Iona Energy has called for a two month extension on a debt restructuring plan after it raised concerns about the “funding position” of its partner, Atlantic Petroleum.
The Canadian independent oil & gas company with assets in the UK North Sea, is the operator of the Orlando field in which Atlantic has a 25% stake.
The firm also said it needed more time to finalise an earlier agreement with bond holders after it confirmed that a farm-in deal remained unfinalised.
Canadian-owned Iona had raised £185million from the sale of bonds before falling oil prices and production problems at the Huntington field in which it has a stake forced it to seek an extension of terms on the debt until the start-up on Orlando.
Yesterday, the firm which is led by chief executive Tom Reynolds, called for a meeting of bondholders later this month to amend the terms of a restructuring deal agreed in August.
In a statement, Iona said: “Despite significant progress with the farm-in partner, definitive documentation regarding the Orlando farm-out is not yet finalised and there remains uncertainty with Atlantic Petroleum’s funding position.

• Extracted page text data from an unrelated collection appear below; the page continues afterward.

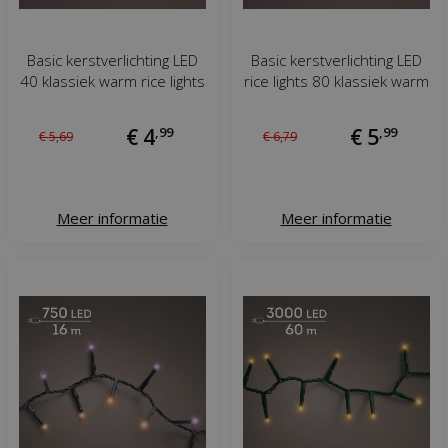
Basic kerstverlichting LED
Basic kerstverlichting LED
40 klassiek warm rice lights
rice lights 80 klassiek warm
€
4
,
99
€
5
,
99
€
5
,
69
€
6
,
79
Meer informatie
Meer informatie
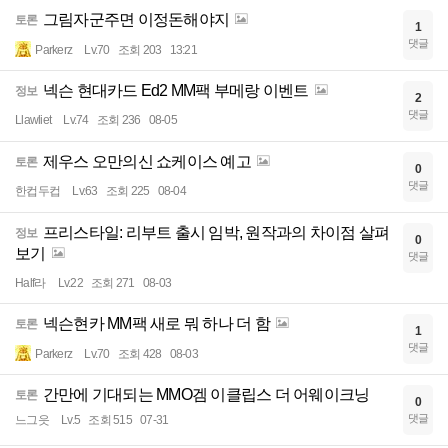
그림자군주면 이정돈해야지
토론
1
댓글
Parkerz
Lv.70
조회 203
13:21
넥슨 현대카드 Ed2 MM팩 부메랑 이벤트
정보
2
댓글
Llawliet
Lv.74
조회 236
08-05
제우스 오만의신 쇼케이스 예고
토론
0
댓글
한컵두컵
Lv.63
조회 225
08-04
프리스타일: 리부트 출시 임박, 원작과의 차이점 살펴
정보
0
보기
댓글
Half라
Lv.22
조회 271
08-03
넥슨현카 MM팩 새로 뭐 하나 더 함
토론
1
댓글
Parkerz
Lv.70
조회 428
08-03
간만에 기대되는 MMO겜 이클립스 더 어웨이크닝
토론
0
댓글
느그읏
Lv.5
조회 515
07-31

“Accordingly, to facilitate completion of the conditions precedent to the restructuring, Iona is proposing an extension of the long stop date to complete the Restructuring from November 30, 2015 to January 15, 2016.”
First oil from Orlando, which is north-east of Shetland and was discovered by Chevron in 1989, is expected by the end of 2016.

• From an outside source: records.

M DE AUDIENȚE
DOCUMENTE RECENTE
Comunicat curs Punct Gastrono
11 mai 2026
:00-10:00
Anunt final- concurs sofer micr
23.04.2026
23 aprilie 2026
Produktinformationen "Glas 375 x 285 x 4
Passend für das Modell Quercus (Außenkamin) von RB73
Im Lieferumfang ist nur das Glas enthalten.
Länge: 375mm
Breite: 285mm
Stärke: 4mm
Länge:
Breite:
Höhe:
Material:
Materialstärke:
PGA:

Atlantic, founded in 1998 by eighteen Faroese investors, said in August it was looking at “strategic alternatives” for the firm, potentially a sale.
Another Canadian oil and gas firm with North Sea interests has raised £900million through the sale of mineral rights.
Canadian Natural Resources (CNR) has agreed the deal with fellow Canadian firm PrairieSky Royalty.
CNR will get £340million in the cash and shares transaction to pay down its debt.
Steve Laut, President of CNR said: “We are very pleased to announce this transaction with PrairieSky, which we believe unlocks significant value for a substantial part of our royalty assets, strengthens our balance sheet and will return value to our shareholders, consistent with Canadian Natural’s balanced cash flow allocation principles.”